● **REQUIRED ACTION**: What lines in the listing below hold the string "categories"? Please copy them out.

----

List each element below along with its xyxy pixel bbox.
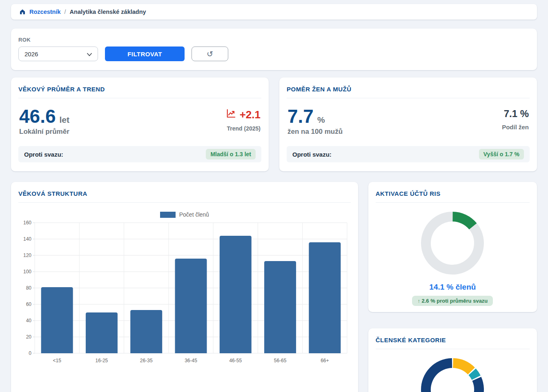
svg-text:36-45: 36-45 — [185, 358, 197, 363]
svg-text:56-65: 56-65 — [274, 358, 287, 363]
year-label: ROK — [18, 37, 530, 43]
bar-<15 — [41, 287, 73, 353]
charts-row: VĚKOVÁ STRUKTURA Počet členů 02040608010… — [11, 182, 537, 392]
ratio-value: 7.7 — [287, 108, 314, 125]
bar-16-25 — [86, 312, 118, 353]
ratio-unit: % — [317, 115, 325, 125]
reset-button[interactable]: ↺ — [192, 47, 228, 61]
ris-activation-title: AKTIVACE ÚČTŮ RIS — [376, 190, 530, 197]
svg-text:0: 0 — [29, 350, 31, 356]
divider — [18, 98, 261, 98]
legend-swatch — [160, 212, 176, 218]
breadcrumb-link-rozcestnik[interactable]: Rozcestník — [29, 9, 61, 15]
ratio-subtitle: žen na 100 mužů — [287, 128, 343, 136]
age-average-subtitle: Lokální průměr — [19, 128, 69, 136]
age-trend-title: VĚKOVÝ PRŮMĚR A TREND — [18, 86, 261, 93]
svg-text:60: 60 — [26, 301, 32, 307]
right-column: AKTIVACE ÚČTŮ RIS 14.1 % členů ↑ 2.6 % p… — [368, 182, 537, 392]
bar-56-65 — [264, 261, 296, 353]
svg-text:66+: 66+ — [321, 358, 329, 363]
divider — [287, 98, 530, 98]
trend-value: +2.1 — [240, 109, 261, 121]
svg-text:26-35: 26-35 — [140, 358, 153, 363]
age-compare-label: Oproti svazu: — [24, 151, 63, 158]
chevron-down-icon — [87, 51, 92, 58]
svg-text:40: 40 — [26, 318, 32, 323]
svg-text:120: 120 — [23, 252, 31, 258]
svg-text:100: 100 — [23, 269, 31, 275]
analytics-page: Rozcestník / Analytika členské základny … — [11, 0, 537, 392]
svg-text:80: 80 — [26, 285, 32, 291]
age-compare-badge: Mladší o 1.3 let — [206, 149, 256, 159]
ris-compare-badge: ↑ 2.6 % proti průměru svazu — [412, 296, 493, 306]
bar-66+ — [309, 242, 341, 353]
ris-activation-card: AKTIVACE ÚČTŮ RIS 14.1 % členů ↑ 2.6 % p… — [368, 182, 537, 312]
member-categories-donut-chart — [418, 355, 487, 392]
gender-ratio-title: POMĚR ŽEN A MUŽŮ — [287, 86, 530, 93]
age-structure-title: VĚKOVÁ STRUKTURA — [18, 190, 351, 197]
age-compare-strip: Oproti svazu: Mladší o 1.3 let — [18, 146, 261, 162]
divider — [376, 349, 530, 349]
ris-center-label: 14.1 % členů — [376, 283, 530, 292]
svg-text:20: 20 — [26, 334, 32, 340]
filter-panel: ROK 2026 FILTROVAT ↺ — [11, 29, 537, 70]
svg-text:16-25: 16-25 — [96, 358, 108, 363]
breadcrumb-current: Analytika členské základny — [70, 9, 146, 15]
svg-text:<15: <15 — [53, 358, 61, 363]
home-icon[interactable] — [19, 9, 26, 15]
gender-ratio-card: POMĚR ŽEN A MUŽŮ 7.7 % žen na 100 mužů 7… — [279, 78, 537, 171]
ratio-compare-strip: Oproti svazu: Vyšší o 1.7 % — [287, 146, 530, 162]
year-select-value: 2026 — [25, 51, 38, 58]
ris-activation-donut-chart — [418, 208, 487, 278]
ratio-compare-badge: Vyšší o 1.7 % — [479, 149, 524, 159]
breadcrumb-separator: / — [65, 9, 66, 15]
refresh-icon: ↺ — [207, 50, 213, 58]
age-average-value: 46.6 — [19, 108, 56, 125]
svg-text:140: 140 — [23, 236, 31, 242]
trend-chart-icon — [226, 108, 236, 122]
women-share-label: Podíl žen — [502, 124, 529, 131]
legend-label: Počet členů — [179, 211, 209, 218]
svg-text:46-55: 46-55 — [229, 358, 242, 363]
trend-label: Trend (2025) — [226, 125, 261, 132]
age-structure-card: VĚKOVÁ STRUKTURA Počet členů 02040608010… — [11, 182, 358, 392]
filter-button[interactable]: FILTROVAT — [105, 47, 185, 61]
bar-46-55 — [220, 236, 252, 353]
breadcrumb: Rozcestník / Analytika členské základny — [11, 4, 537, 20]
kpi-row: VĚKOVÝ PRŮMĚR A TREND 46.6 let Lokální p… — [11, 78, 537, 171]
member-categories-card: ČLENSKÉ KATEGORIE — [368, 328, 537, 392]
bar-36-45 — [175, 259, 207, 353]
ratio-compare-label: Oproti svazu: — [292, 151, 332, 158]
chart-legend: Počet členů — [18, 211, 351, 218]
age-trend-card: VĚKOVÝ PRŮMĚR A TREND 46.6 let Lokální p… — [11, 78, 269, 171]
bar-26-35 — [130, 310, 162, 353]
svg-text:160: 160 — [23, 220, 31, 226]
member-categories-title: ČLENSKÉ KATEGORIE — [376, 337, 530, 343]
women-share-value: 7.1 % — [502, 108, 529, 120]
age-average-unit: let — [60, 115, 70, 125]
age-structure-bar-chart: 020406080100120140160<1516-2526-3536-454… — [18, 219, 348, 364]
year-select[interactable]: 2026 — [18, 47, 98, 61]
divider — [18, 202, 351, 203]
divider — [376, 202, 530, 203]
donut-slice-remaining — [418, 208, 487, 278]
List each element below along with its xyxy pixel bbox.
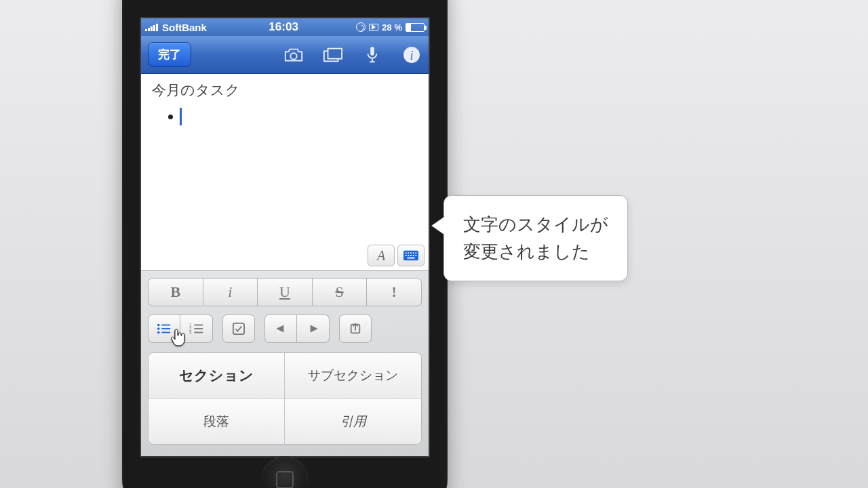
section-button[interactable]: セクション bbox=[149, 353, 285, 399]
text-caret bbox=[180, 108, 182, 125]
underline-button[interactable]: U bbox=[258, 278, 313, 306]
format-panel: B i U S ! 123 bbox=[141, 270, 429, 456]
svg-text:i: i bbox=[410, 48, 413, 62]
svg-rect-13 bbox=[408, 255, 409, 256]
nav-bar: 完了 i bbox=[141, 36, 429, 74]
bullet-dot-icon bbox=[168, 115, 173, 119]
battery-icon bbox=[406, 23, 425, 32]
svg-rect-15 bbox=[413, 255, 414, 256]
text-style-tab[interactable]: A bbox=[368, 245, 395, 266]
quote-button[interactable]: 引用 bbox=[285, 399, 421, 444]
carrier-label: SoftBank bbox=[162, 22, 207, 33]
italic-button[interactable]: i bbox=[203, 278, 258, 306]
home-button[interactable] bbox=[261, 456, 309, 488]
pointer-cursor-icon bbox=[170, 328, 186, 350]
info-icon[interactable]: i bbox=[401, 46, 422, 64]
note-title[interactable]: 今月のタスク bbox=[141, 74, 429, 102]
checkbox-button[interactable] bbox=[222, 314, 255, 343]
callout-line2: 変更されました bbox=[463, 238, 608, 265]
phone-frame: SoftBank 16:03 28 % 完了 bbox=[122, 0, 448, 488]
signal-bars-icon bbox=[145, 23, 158, 31]
microphone-icon[interactable] bbox=[362, 46, 382, 64]
bold-button[interactable]: B bbox=[148, 278, 203, 306]
svg-rect-8 bbox=[408, 252, 409, 253]
svg-point-22 bbox=[157, 331, 160, 334]
svg-rect-17 bbox=[408, 258, 415, 259]
svg-rect-21 bbox=[161, 328, 170, 329]
svg-text:3: 3 bbox=[189, 330, 192, 335]
clock-label: 16:03 bbox=[215, 20, 353, 34]
svg-rect-19 bbox=[161, 325, 170, 326]
tooltip-callout: 文字のスタイルが 変更されました bbox=[443, 195, 628, 281]
svg-rect-10 bbox=[413, 252, 414, 253]
outdent-button[interactable] bbox=[264, 314, 297, 343]
status-bar: SoftBank 16:03 28 % bbox=[141, 18, 429, 36]
svg-rect-11 bbox=[415, 252, 416, 253]
paragraph-button[interactable]: 段落 bbox=[149, 399, 285, 444]
list-controls-row: 123 bbox=[148, 314, 422, 343]
share-button[interactable] bbox=[339, 314, 372, 343]
section-grid: セクション サブセクション 段落 引用 bbox=[148, 352, 422, 445]
svg-rect-14 bbox=[410, 255, 412, 256]
done-button[interactable]: 完了 bbox=[148, 42, 191, 67]
editor-area[interactable]: 今月のタスク A B i U S ! bbox=[141, 74, 429, 456]
svg-rect-9 bbox=[410, 252, 412, 253]
keyboard-tab[interactable] bbox=[397, 245, 425, 266]
battery-pct-label: 28 % bbox=[382, 22, 402, 33]
svg-rect-29 bbox=[194, 332, 203, 333]
svg-rect-16 bbox=[415, 255, 416, 256]
svg-rect-2 bbox=[328, 48, 342, 58]
play-indicator-icon bbox=[369, 24, 378, 30]
svg-rect-25 bbox=[194, 325, 203, 326]
phone-screen: SoftBank 16:03 28 % 完了 bbox=[140, 17, 430, 458]
svg-rect-23 bbox=[161, 332, 170, 333]
svg-point-18 bbox=[157, 324, 160, 327]
strike-button[interactable]: S bbox=[313, 278, 368, 306]
svg-rect-3 bbox=[370, 46, 374, 55]
svg-point-0 bbox=[290, 53, 296, 59]
svg-rect-7 bbox=[406, 252, 407, 253]
callout-line1: 文字のスタイルが bbox=[463, 211, 608, 238]
svg-rect-27 bbox=[194, 328, 203, 329]
indent-button[interactable] bbox=[297, 314, 330, 343]
photos-icon[interactable] bbox=[323, 46, 343, 64]
text-style-row: B i U S ! bbox=[148, 278, 422, 306]
svg-rect-30 bbox=[233, 323, 244, 334]
bullet-line[interactable] bbox=[141, 102, 429, 125]
highlight-button[interactable]: ! bbox=[367, 278, 422, 306]
camera-icon[interactable] bbox=[283, 46, 304, 64]
format-keyboard-toggle: A bbox=[368, 245, 425, 266]
subsection-button[interactable]: サブセクション bbox=[285, 353, 421, 399]
svg-rect-12 bbox=[406, 255, 407, 256]
rotation-lock-icon bbox=[356, 22, 366, 32]
svg-point-20 bbox=[157, 327, 160, 330]
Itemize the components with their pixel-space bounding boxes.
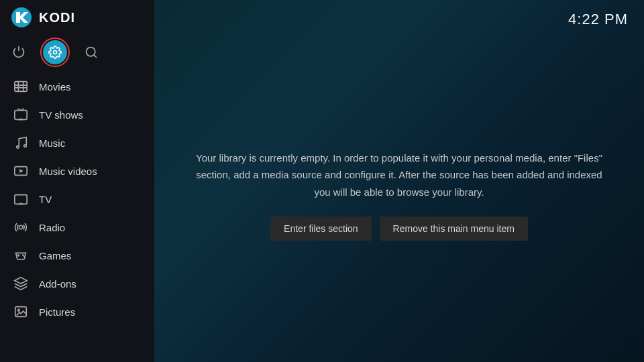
svg-point-11 bbox=[23, 255, 23, 255]
movies-icon bbox=[13, 79, 28, 94]
svg-rect-5 bbox=[15, 82, 27, 92]
svg-marker-8 bbox=[19, 169, 23, 173]
addons-icon bbox=[13, 276, 28, 291]
pictures-icon bbox=[13, 304, 28, 319]
center-content: Your library is currently empty. In orde… bbox=[154, 28, 644, 362]
sidebar-item-tv-label: TV bbox=[39, 194, 52, 205]
sidebar-item-pictures[interactable]: Pictures bbox=[0, 298, 154, 326]
sidebar-item-music-label: Music bbox=[39, 137, 65, 149]
sidebar-header: KODI bbox=[0, 0, 154, 35]
search-button[interactable] bbox=[79, 40, 103, 64]
svg-rect-9 bbox=[15, 195, 27, 204]
sidebar-item-games[interactable]: Games bbox=[0, 241, 154, 269]
sidebar-item-music[interactable]: Music bbox=[0, 129, 154, 157]
svg-point-14 bbox=[17, 309, 19, 311]
sidebar-item-tv-shows[interactable]: TV shows bbox=[0, 101, 154, 129]
sidebar-item-music-videos[interactable]: Music videos bbox=[0, 157, 154, 185]
sidebar-item-tv[interactable]: TV bbox=[0, 185, 154, 213]
sidebar-item-music-videos-label: Music videos bbox=[39, 166, 97, 177]
settings-button[interactable] bbox=[43, 40, 67, 64]
music-icon bbox=[13, 135, 28, 150]
sidebar-item-radio-label: Radio bbox=[39, 222, 65, 233]
sidebar-item-radio[interactable]: Radio bbox=[0, 213, 154, 241]
svg-line-4 bbox=[94, 55, 97, 58]
sidebar-item-pictures-label: Pictures bbox=[39, 306, 75, 318]
nav-menu: Movies TV shows Music bbox=[0, 70, 154, 362]
music-videos-icon bbox=[13, 164, 28, 178]
main-content: 4:22 PM Your library is currently empty.… bbox=[154, 0, 644, 362]
sidebar-item-add-ons-label: Add-ons bbox=[39, 278, 76, 290]
empty-library-message: Your library is currently empty. In orde… bbox=[195, 149, 604, 201]
app-title: KODI bbox=[39, 10, 75, 25]
time-display: 4:22 PM bbox=[568, 11, 628, 28]
sidebar-item-movies[interactable]: Movies bbox=[0, 72, 154, 101]
sidebar-item-add-ons[interactable]: Add-ons bbox=[0, 269, 154, 298]
kodi-logo-icon bbox=[11, 7, 32, 28]
remove-menu-item-button[interactable]: Remove this main menu item bbox=[380, 217, 528, 241]
svg-rect-6 bbox=[15, 111, 27, 120]
power-button[interactable] bbox=[7, 40, 31, 64]
sidebar-item-movies-label: Movies bbox=[39, 81, 71, 93]
tv-shows-icon bbox=[13, 107, 28, 122]
svg-point-2 bbox=[54, 51, 57, 54]
sidebar-item-tv-shows-label: TV shows bbox=[39, 109, 83, 121]
top-bar: 4:22 PM bbox=[154, 0, 644, 28]
header-icons-row bbox=[0, 35, 154, 70]
action-buttons: Enter files section Remove this main men… bbox=[270, 217, 528, 241]
tv-icon bbox=[13, 192, 28, 206]
radio-icon bbox=[13, 220, 28, 235]
games-icon bbox=[13, 248, 28, 263]
svg-point-10 bbox=[19, 225, 23, 229]
enter-files-button[interactable]: Enter files section bbox=[270, 217, 372, 241]
sidebar-item-games-label: Games bbox=[39, 250, 71, 261]
sidebar: KODI bbox=[0, 0, 154, 362]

----

● **ANSWER SPACE**:
member-categories-donut-chart — [418, 355, 487, 392]
member-categories-card: ČLENSKÉ KATEGORIE — [368, 328, 537, 392]
member-categories-title: ČLENSKÉ KATEGORIE — [376, 337, 530, 343]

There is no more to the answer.